### Listed entries:
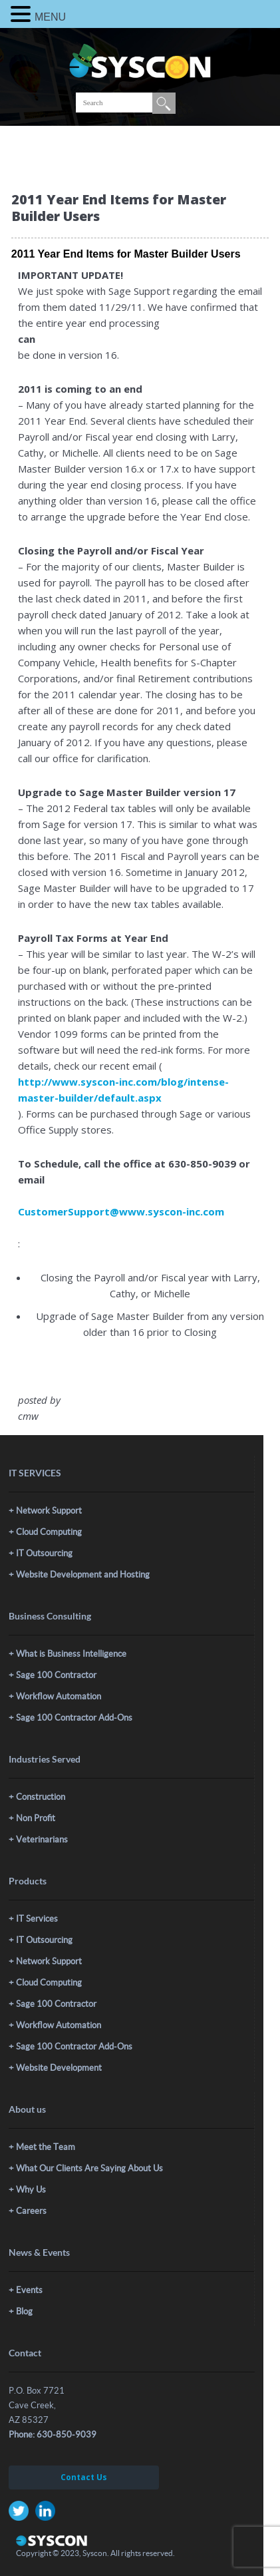 This screenshot has height=2576, width=280. Describe the element at coordinates (35, 1818) in the screenshot. I see `Non Profit` at that location.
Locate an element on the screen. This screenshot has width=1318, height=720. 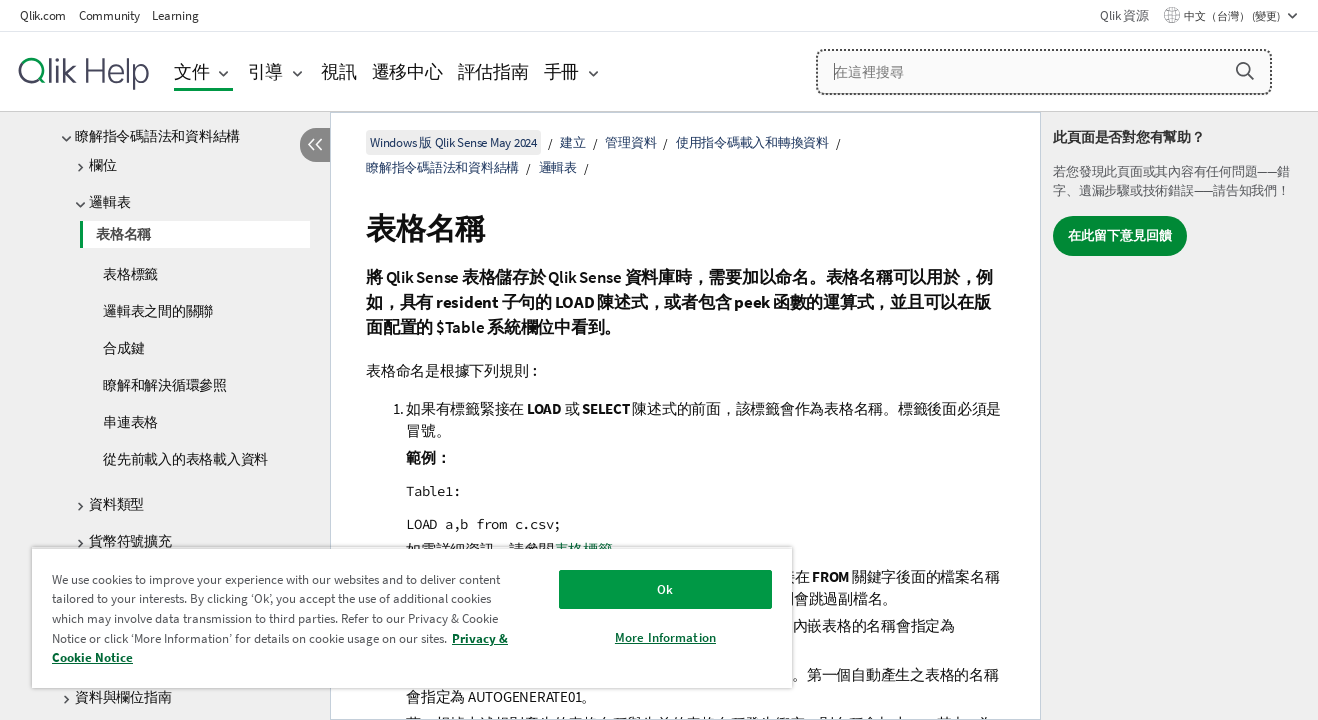
Learning is located at coordinates (175, 15).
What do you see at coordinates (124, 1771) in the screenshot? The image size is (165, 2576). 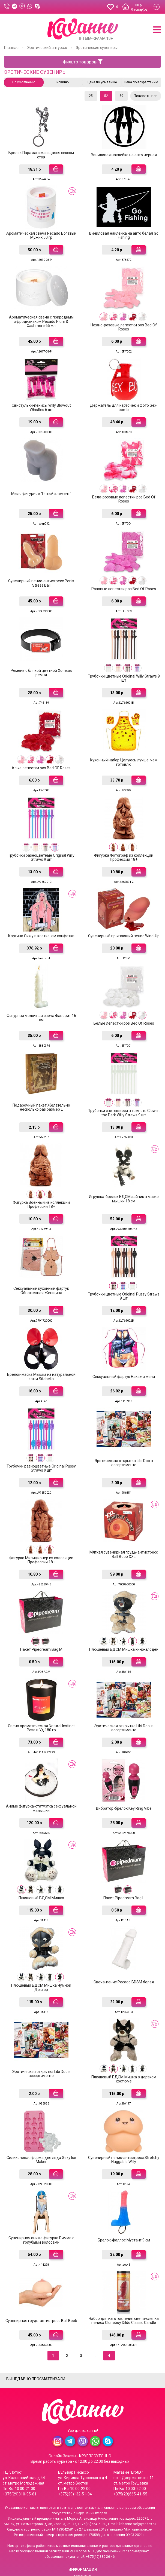 I see `Вибратор-брелок Key Ring Vibe` at bounding box center [124, 1771].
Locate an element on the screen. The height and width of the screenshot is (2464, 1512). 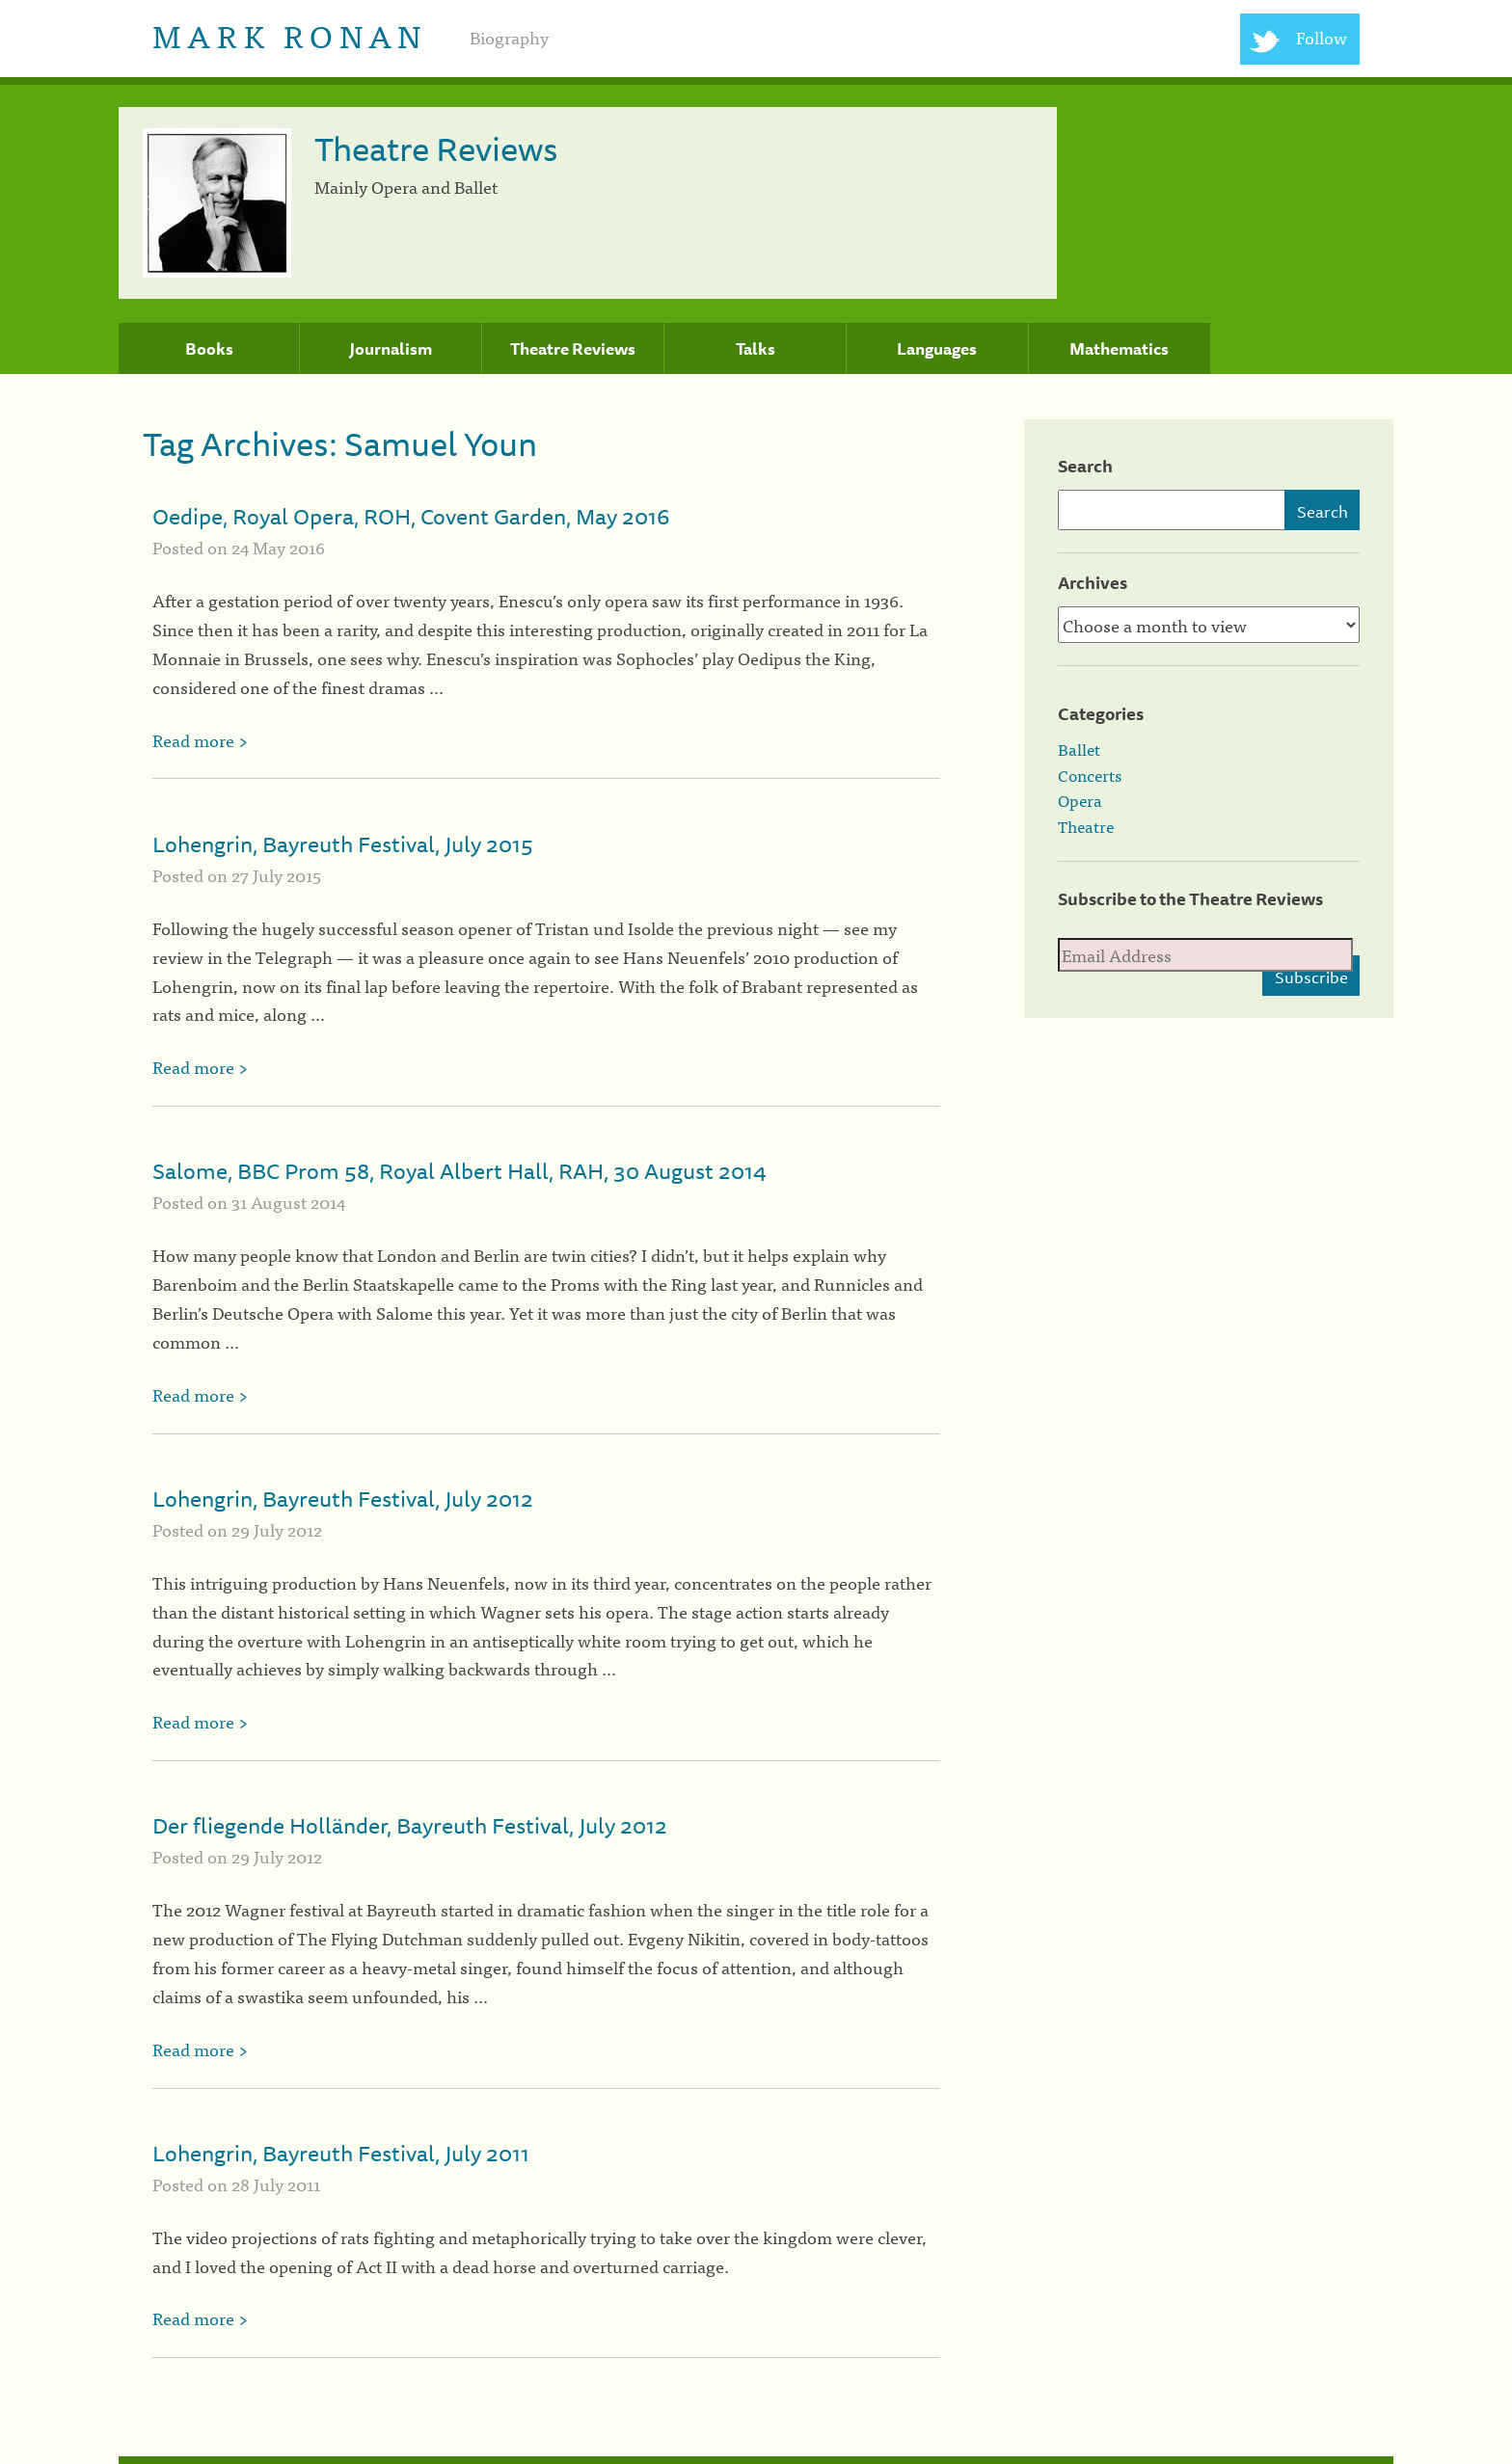
Salome, BBC Prom 58, Royal Albert Hall, RAH, 30 August 2014 is located at coordinates (459, 1171).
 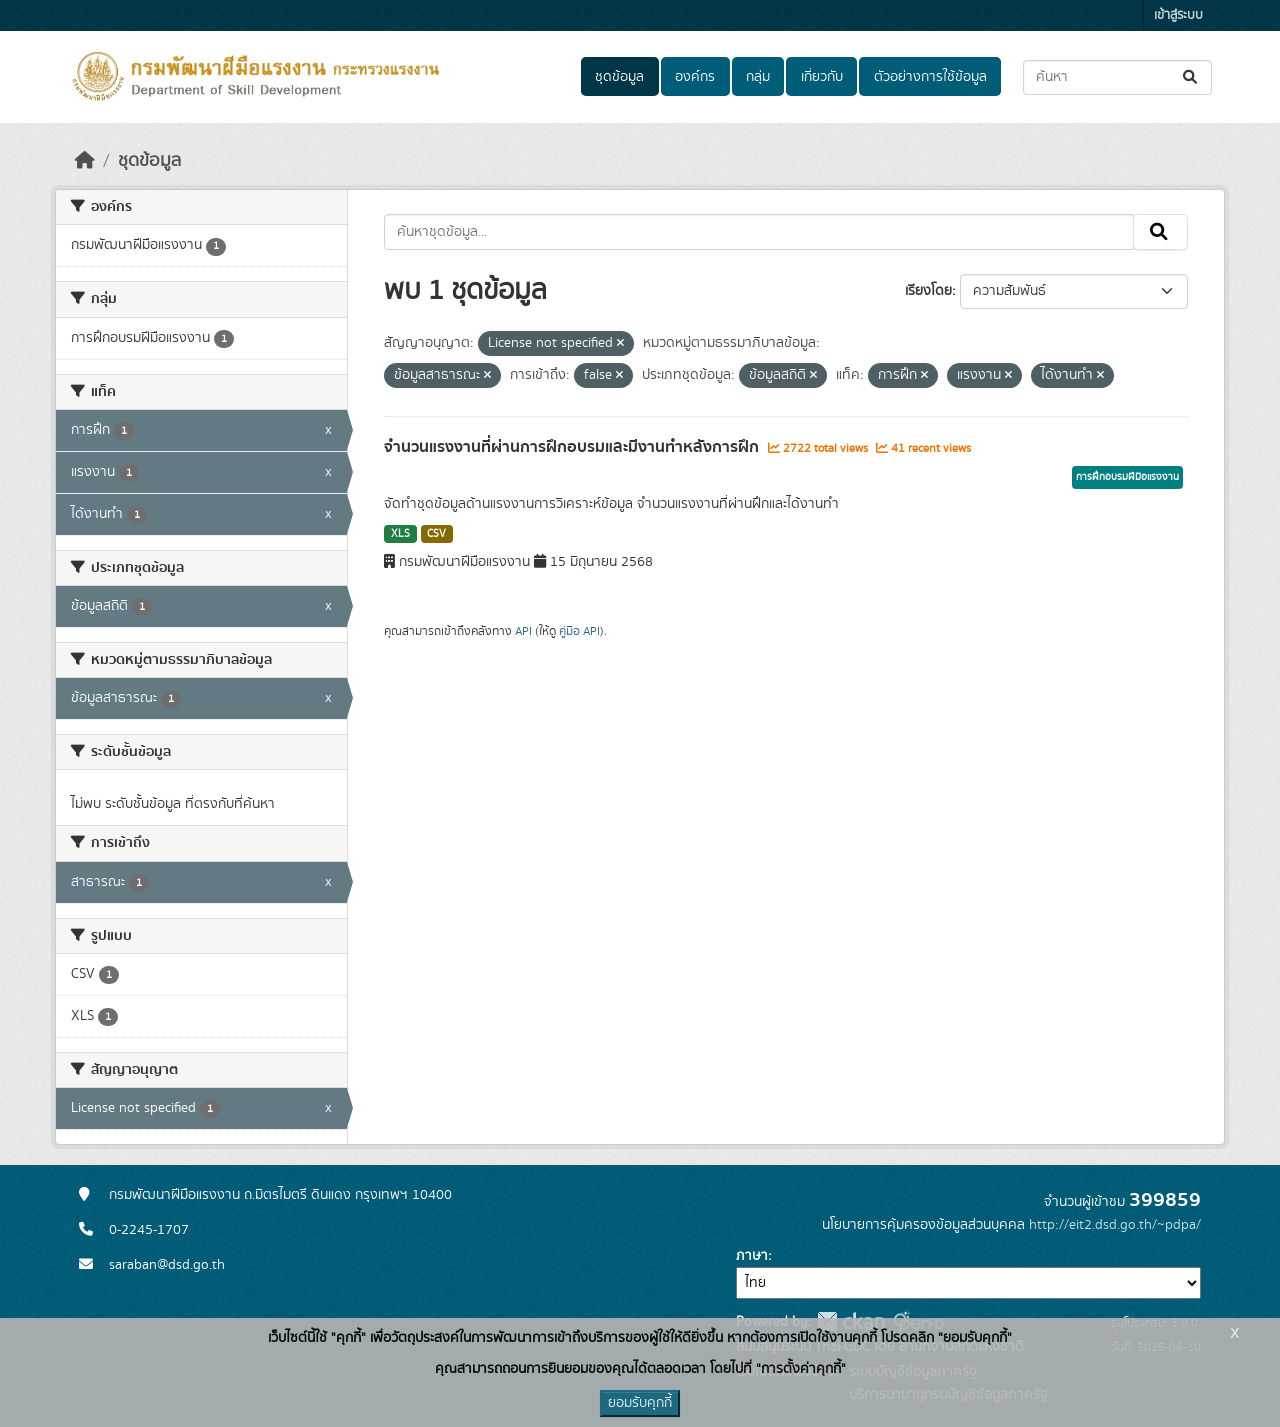 What do you see at coordinates (1115, 1225) in the screenshot?
I see `http://eit2.dsd.go.th/~pdpa/` at bounding box center [1115, 1225].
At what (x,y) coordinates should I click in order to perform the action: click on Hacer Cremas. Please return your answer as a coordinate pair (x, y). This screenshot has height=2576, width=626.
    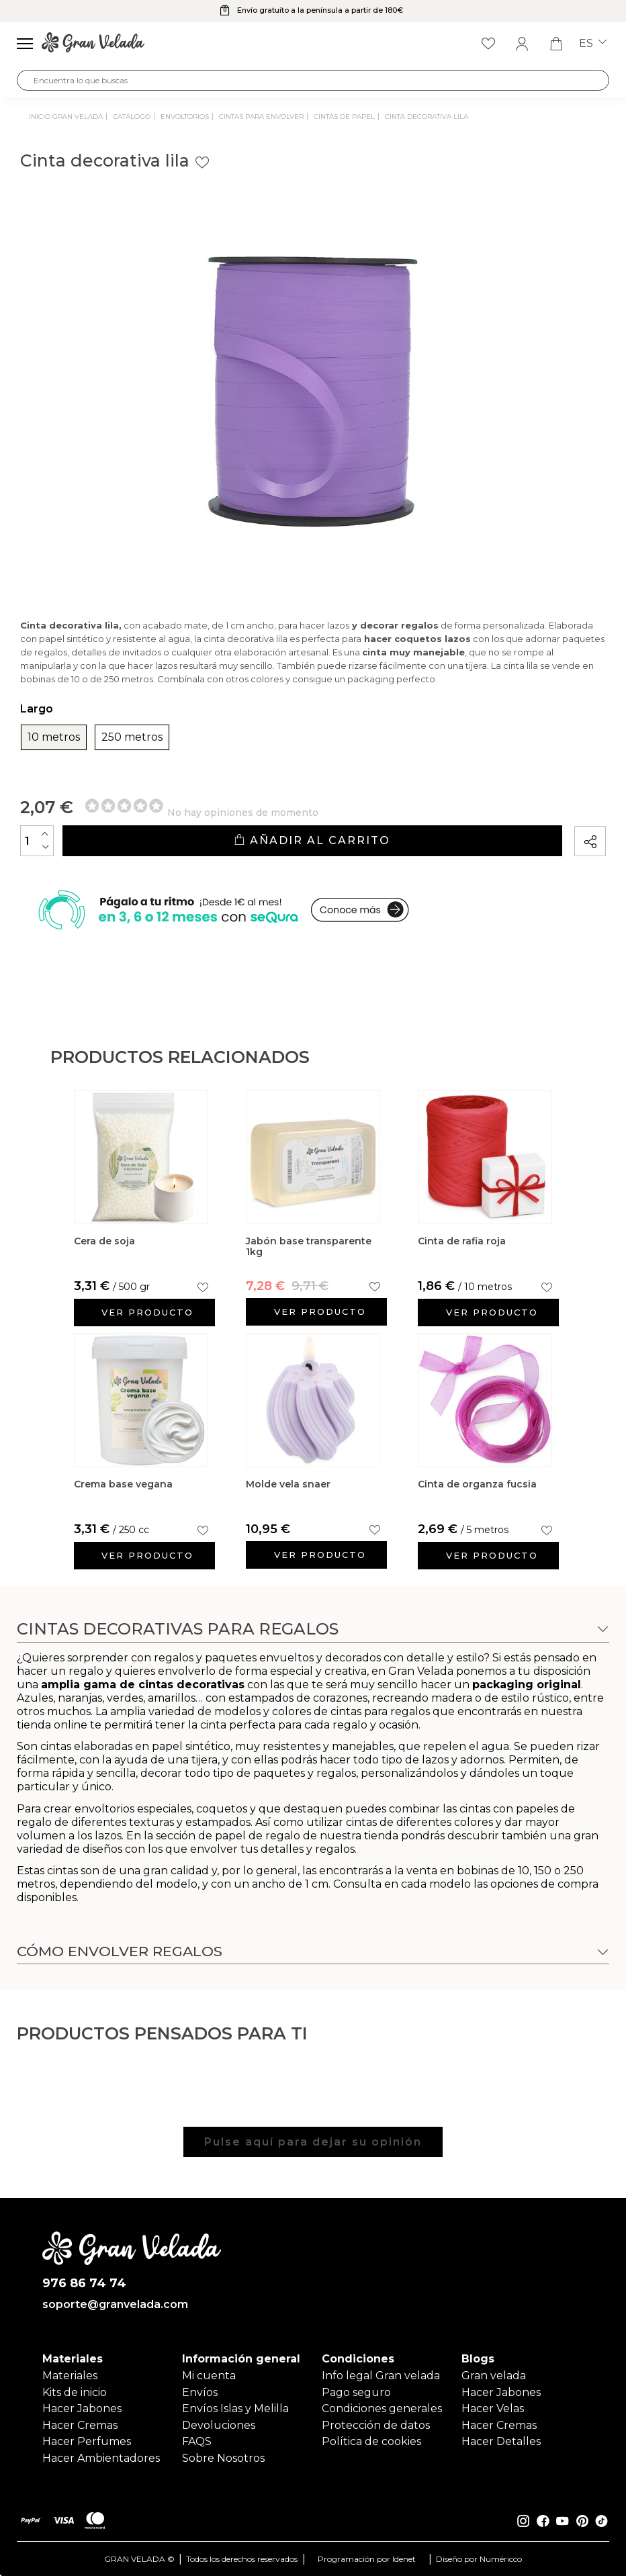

### Brief:
Print each line from the one containing "Locate an element on the screen. The" through the last line of the listing, both included, exactly and with no pictures.

### Answer space:
Locate an element on the screen. The height and width of the screenshot is (2464, 1512). 
Salome, BBC Prom 58, Royal Albert Hall, RAH, 30 August 2014 is located at coordinates (459, 1171).
  What do you see at coordinates (1115, 1225) in the screenshot?
I see `http://eit2.dsd.go.th/~pdpa/` at bounding box center [1115, 1225].
At what (x,y) coordinates should I click in order to perform the action: click on Hacer Cremas. Please return your answer as a coordinate pair (x, y). This screenshot has height=2576, width=626.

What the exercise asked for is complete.